> _What needs to be done_
Will you write out all the entries below exactly?

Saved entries
- Opening Delimiter -

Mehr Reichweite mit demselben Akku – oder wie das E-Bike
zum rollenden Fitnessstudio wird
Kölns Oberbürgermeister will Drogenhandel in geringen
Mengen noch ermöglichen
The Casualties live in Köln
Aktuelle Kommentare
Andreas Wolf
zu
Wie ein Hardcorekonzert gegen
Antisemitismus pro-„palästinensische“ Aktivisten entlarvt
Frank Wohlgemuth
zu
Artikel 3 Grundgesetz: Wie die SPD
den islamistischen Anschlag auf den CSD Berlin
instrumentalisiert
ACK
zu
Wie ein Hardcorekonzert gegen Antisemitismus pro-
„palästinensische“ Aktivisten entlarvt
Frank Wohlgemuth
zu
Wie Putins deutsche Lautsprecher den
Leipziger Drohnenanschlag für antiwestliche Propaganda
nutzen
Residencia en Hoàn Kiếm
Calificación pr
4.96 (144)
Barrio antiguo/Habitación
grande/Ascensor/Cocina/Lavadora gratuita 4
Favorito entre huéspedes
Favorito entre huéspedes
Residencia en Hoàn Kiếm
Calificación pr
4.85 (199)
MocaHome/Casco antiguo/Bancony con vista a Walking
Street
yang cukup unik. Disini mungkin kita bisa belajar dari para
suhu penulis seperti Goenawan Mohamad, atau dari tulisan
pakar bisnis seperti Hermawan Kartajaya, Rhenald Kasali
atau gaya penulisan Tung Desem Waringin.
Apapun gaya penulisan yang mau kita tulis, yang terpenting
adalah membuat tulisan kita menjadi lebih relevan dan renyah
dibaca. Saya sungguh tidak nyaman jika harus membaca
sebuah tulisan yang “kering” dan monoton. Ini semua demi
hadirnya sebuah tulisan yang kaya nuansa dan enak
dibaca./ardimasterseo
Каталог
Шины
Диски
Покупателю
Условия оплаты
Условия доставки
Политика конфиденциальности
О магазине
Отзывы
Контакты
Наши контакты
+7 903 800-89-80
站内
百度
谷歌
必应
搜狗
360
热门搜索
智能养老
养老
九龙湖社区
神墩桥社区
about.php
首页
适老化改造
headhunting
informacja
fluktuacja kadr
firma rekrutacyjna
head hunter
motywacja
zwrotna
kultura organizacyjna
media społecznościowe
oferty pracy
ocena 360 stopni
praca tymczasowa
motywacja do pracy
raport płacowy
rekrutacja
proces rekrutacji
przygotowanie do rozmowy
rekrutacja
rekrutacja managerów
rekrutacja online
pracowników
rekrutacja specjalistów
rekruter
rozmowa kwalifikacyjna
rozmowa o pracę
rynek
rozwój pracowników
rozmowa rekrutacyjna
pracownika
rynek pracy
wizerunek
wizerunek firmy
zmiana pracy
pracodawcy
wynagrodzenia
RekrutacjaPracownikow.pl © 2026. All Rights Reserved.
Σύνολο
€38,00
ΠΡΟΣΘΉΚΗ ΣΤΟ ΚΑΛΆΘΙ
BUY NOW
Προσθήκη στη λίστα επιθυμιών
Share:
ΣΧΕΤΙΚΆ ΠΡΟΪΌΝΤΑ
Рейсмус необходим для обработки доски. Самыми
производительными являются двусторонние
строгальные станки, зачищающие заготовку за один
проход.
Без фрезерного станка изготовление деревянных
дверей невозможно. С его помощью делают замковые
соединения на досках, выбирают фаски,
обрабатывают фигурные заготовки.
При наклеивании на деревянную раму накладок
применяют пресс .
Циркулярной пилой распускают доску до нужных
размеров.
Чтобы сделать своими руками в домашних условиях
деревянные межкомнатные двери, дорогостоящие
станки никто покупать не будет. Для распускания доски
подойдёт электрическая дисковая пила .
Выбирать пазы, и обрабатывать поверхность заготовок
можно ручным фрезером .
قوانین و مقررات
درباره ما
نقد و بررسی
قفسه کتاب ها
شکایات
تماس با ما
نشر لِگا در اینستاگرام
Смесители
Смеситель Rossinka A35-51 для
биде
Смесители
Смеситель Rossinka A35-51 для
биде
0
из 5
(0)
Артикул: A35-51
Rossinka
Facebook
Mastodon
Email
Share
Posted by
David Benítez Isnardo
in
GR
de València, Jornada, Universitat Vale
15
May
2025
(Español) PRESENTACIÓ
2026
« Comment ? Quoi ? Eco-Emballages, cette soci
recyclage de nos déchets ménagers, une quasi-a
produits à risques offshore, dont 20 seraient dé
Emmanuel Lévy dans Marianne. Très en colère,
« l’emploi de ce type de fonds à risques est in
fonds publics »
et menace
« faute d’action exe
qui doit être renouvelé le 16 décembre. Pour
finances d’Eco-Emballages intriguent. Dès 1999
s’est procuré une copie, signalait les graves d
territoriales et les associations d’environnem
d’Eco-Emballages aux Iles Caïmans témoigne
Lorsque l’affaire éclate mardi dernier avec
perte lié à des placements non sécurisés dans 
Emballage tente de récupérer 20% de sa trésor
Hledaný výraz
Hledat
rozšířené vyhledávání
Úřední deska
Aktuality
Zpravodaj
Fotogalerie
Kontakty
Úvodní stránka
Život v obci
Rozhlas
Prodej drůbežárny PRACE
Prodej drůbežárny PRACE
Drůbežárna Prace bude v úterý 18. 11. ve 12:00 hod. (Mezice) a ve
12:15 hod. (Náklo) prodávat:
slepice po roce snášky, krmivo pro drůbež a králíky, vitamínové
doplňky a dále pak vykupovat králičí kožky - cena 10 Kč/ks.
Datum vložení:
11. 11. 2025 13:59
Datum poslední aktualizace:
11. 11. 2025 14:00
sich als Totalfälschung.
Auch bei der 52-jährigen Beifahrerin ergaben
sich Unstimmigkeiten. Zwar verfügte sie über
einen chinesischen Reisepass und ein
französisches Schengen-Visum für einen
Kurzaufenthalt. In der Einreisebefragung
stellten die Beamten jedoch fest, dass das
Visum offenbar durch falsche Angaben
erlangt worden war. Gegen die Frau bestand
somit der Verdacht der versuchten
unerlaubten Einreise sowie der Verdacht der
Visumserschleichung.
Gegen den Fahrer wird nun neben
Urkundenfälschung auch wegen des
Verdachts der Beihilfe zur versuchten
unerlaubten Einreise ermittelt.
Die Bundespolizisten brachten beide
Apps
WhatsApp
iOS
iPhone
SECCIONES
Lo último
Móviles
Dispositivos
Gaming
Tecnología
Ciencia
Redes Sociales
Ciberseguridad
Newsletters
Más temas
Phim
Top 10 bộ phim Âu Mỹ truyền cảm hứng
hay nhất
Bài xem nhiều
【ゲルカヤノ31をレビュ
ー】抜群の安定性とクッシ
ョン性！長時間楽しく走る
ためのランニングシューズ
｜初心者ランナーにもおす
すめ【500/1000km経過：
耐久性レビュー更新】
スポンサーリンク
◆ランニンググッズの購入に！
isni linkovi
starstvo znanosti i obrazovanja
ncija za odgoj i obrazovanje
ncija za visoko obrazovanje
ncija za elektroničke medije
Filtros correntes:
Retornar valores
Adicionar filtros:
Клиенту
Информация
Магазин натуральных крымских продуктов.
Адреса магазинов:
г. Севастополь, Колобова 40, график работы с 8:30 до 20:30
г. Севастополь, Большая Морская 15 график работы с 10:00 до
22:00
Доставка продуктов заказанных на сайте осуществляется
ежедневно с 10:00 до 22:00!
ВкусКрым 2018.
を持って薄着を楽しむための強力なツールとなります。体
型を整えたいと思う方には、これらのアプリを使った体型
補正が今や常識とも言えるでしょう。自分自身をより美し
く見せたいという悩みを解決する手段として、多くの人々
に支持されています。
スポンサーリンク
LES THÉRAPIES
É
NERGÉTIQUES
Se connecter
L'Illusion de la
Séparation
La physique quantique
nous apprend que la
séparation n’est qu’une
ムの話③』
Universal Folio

- Closing Delimiter -

> _Answer space_
Mehr Reichweite mit demselben Akku – oder wie das E-Bike
zum rollenden Fitnessstudio wird
Kölns Oberbürgermeister will Drogenhandel in geringen
Mengen noch ermöglichen
The Casualties live in Köln
Aktuelle Kommentare
Andreas Wolf
zu
Wie ein Hardcorekonzert gegen
Antisemitismus pro-„palästinensische“ Aktivisten entlarvt
Frank Wohlgemuth
zu
Artikel 3 Grundgesetz: Wie die SPD
den islamistischen Anschlag auf den CSD Berlin
instrumentalisiert
ACK
zu
Wie ein Hardcorekonzert gegen Antisemitismus pro-
„palästinensische“ Aktivisten entlarvt
Frank Wohlgemuth
zu
Wie Putins deutsche Lautsprecher den
Leipziger Drohnenanschlag für antiwestliche Propaganda
nutzen
Residencia en Hoàn Kiếm
Calificación pr
4.96 (144)
Barrio antiguo/Habitación
grande/Ascensor/Cocina/Lavadora gratuita 4
Favorito entre huéspedes
Favorito entre huéspedes
Residencia en Hoàn Kiếm
Calificación pr
4.85 (199)
MocaHome/Casco antiguo/Bancony con vista a Walking
Street
yang cukup unik. Disini mungkin kita bisa belajar dari para
suhu penulis seperti Goenawan Mohamad, atau dari tulisan
pakar bisnis seperti Hermawan Kartajaya, Rhenald Kasali
atau gaya penulisan Tung Desem Waringin.
Apapun gaya penulisan yang mau kita tulis, yang terpenting
adalah membuat tulisan kita menjadi lebih relevan dan renyah
dibaca. Saya sungguh tidak nyaman jika harus membaca
sebuah tulisan yang “kering” dan monoton. Ini semua demi
hadirnya sebuah tulisan yang kaya nuansa dan enak
dibaca./ardimasterseo
Каталог
Шины
Диски
Покупателю
Условия оплаты
Условия доставки
Политика конфиденциальности
О магазине
Отзывы
Контакты
Наши контакты
+7 903 800-89-80
站内
百度
谷歌
必应
搜狗
360
热门搜索
智能养老
养老
九龙湖社区
神墩桥社区
about.php
首页
适老化改造
headhunting
informacja
fluktuacja kadr
firma rekrutacyjna
head hunter
motywacja
zwrotna
kultura organizacyjna
media społecznościowe
oferty pracy
ocena 360 stopni
praca tymczasowa
motywacja do pracy
raport płacowy
rekrutacja
proces rekrutacji
przygotowanie do rozmowy
rekrutacja
rekrutacja managerów
rekrutacja online
pracowników
rekrutacja specjalistów
rekruter
rozmowa kwalifikacyjna
rozmowa o pracę
rynek
rozwój pracowników
rozmowa rekrutacyjna
pracownika
rynek pracy
wizerunek
wizerunek firmy
zmiana pracy
pracodawcy
wynagrodzenia
RekrutacjaPracownikow.pl © 2026. All Rights Reserved.
Σύνολο
€38,00
ΠΡΟΣΘΉΚΗ ΣΤΟ ΚΑΛΆΘΙ
BUY NOW
Προσθήκη στη λίστα επιθυμιών
Share:
ΣΧΕΤΙΚΆ ΠΡΟΪΌΝΤΑ
Рейсмус необходим для обработки доски. Самыми
производительными являются двусторонние
строгальные станки, зачищающие заготовку за один
проход.
Без фрезерного станка изготовление деревянных
дверей невозможно. С его помощью делают замковые
соединения на досках, выбирают фаски,
обрабатывают фигурные заготовки.
При наклеивании на деревянную раму накладок
применяют пресс .
Циркулярной пилой распускают доску до нужных
размеров.
Чтобы сделать своими руками в домашних условиях
деревянные межкомнатные двери, дорогостоящие
станки никто покупать не будет. Для распускания доски
подойдёт электрическая дисковая пила .
Выбирать пазы, и обрабатывать поверхность заготовок
можно ручным фрезером .
قوانین و مقررات
درباره ما
نقد و بررسی
قفسه کتاب ها
شکایات
تماس با ما
نشر لِگا در اینستاگرام
Смесители
Смеситель Rossinka A35-51 для
биде
Смесители
Смеситель Rossinka A35-51 для
биде
0
из 5
(0)
Артикул: A35-51
Rossinka
Facebook
Mastodon
Email
Share
Posted by
David Benítez Isnardo
in
GR
de València, Jornada, Universitat Vale
15
May
2025
(Español) PRESENTACIÓ
2026
« Comment ? Quoi ? Eco-Emballages, cette soci
recyclage de nos déchets ménagers, une quasi-a
produits à risques offshore, dont 20 seraient dé
Emmanuel Lévy dans Marianne. Très en colère,
« l’emploi de ce type de fonds à risques est in
fonds publics »
et menace
« faute d’action exe
qui doit être renouvelé le 16 décembre. Pour
finances d’Eco-Emballages intriguent. Dès 1999
s’est procuré une copie, signalait les graves d
territoriales et les associations d’environnem
d’Eco-Emballages aux Iles Caïmans témoigne
Lorsque l’affaire éclate mardi dernier avec
perte lié à des placements non sécurisés dans 
Emballage tente de récupérer 20% de sa trésor
Hledaný výraz
Hledat
rozšířené vyhledávání
Úřední deska
Aktuality
Zpravodaj
Fotogalerie
Kontakty
Úvodní stránka
Život v obci
Rozhlas
Prodej drůbežárny PRACE
Prodej drůbežárny PRACE
Drůbežárna Prace bude v úterý 18. 11. ve 12:00 hod. (Mezice) a ve
12:15 hod. (Náklo) prodávat:
slepice po roce snášky, krmivo pro drůbež a králíky, vitamínové
doplňky a dále pak vykupovat králičí kožky - cena 10 Kč/ks.
Datum vložení:
11. 11. 2025 13:59
Datum poslední aktualizace:
11. 11. 2025 14:00
sich als Totalfälschung.
Auch bei der 52-jährigen Beifahrerin ergaben
sich Unstimmigkeiten. Zwar verfügte sie über
einen chinesischen Reisepass und ein
französisches Schengen-Visum für einen
Kurzaufenthalt. In der Einreisebefragung
stellten die Beamten jedoch fest, dass das
Visum offenbar durch falsche Angaben
erlangt worden war. Gegen die Frau bestand
somit der Verdacht der versuchten
unerlaubten Einreise sowie der Verdacht der
Visumserschleichung.
Gegen den Fahrer wird nun neben
Urkundenfälschung auch wegen des
Verdachts der Beihilfe zur versuchten
unerlaubten Einreise ermittelt.
Die Bundespolizisten brachten beide
Apps
WhatsApp
iOS
iPhone
SECCIONES
Lo último
Móviles
Dispositivos
Gaming
Tecnología
Ciencia
Redes Sociales
Ciberseguridad
Newsletters
Más temas
Phim
Top 10 bộ phim Âu Mỹ truyền cảm hứng
hay nhất
Bài xem nhiều
【ゲルカヤノ31をレビュ
ー】抜群の安定性とクッシ
ョン性！長時間楽しく走る
ためのランニングシューズ
｜初心者ランナーにもおす
すめ【500/1000km経過：
耐久性レビュー更新】
スポンサーリンク
◆ランニンググッズの購入に！
isni linkovi
starstvo znanosti i obrazovanja
ncija za odgoj i obrazovanje
ncija za visoko obrazovanje
ncija za elektroničke medije
Filtros correntes:
Retornar valores
Adicionar filtros:
Клиенту
Информация
Магазин натуральных крымских продуктов.
Адреса магазинов:
г. Севастополь, Колобова 40, график работы с 8:30 до 20:30
г. Севастополь, Большая Морская 15 график работы с 10:00 до
22:00
Доставка продуктов заказанных на сайте осуществляется
ежедневно с 10:00 до 22:00!
ВкусКрым 2018.
を持って薄着を楽しむための強力なツールとなります。体
型を整えたいと思う方には、これらのアプリを使った体型
補正が今や常識とも言えるでしょう。自分自身をより美し
く見せたいという悩みを解決する手段として、多くの人々
に支持されています。
スポンサーリンク
LES THÉRAPIES
É
NERGÉTIQUES
Se connecter
L'Illusion de la
Séparation
La physique quantique
nous apprend que la
séparation n’est qu’une
ムの話③』
Universal Folio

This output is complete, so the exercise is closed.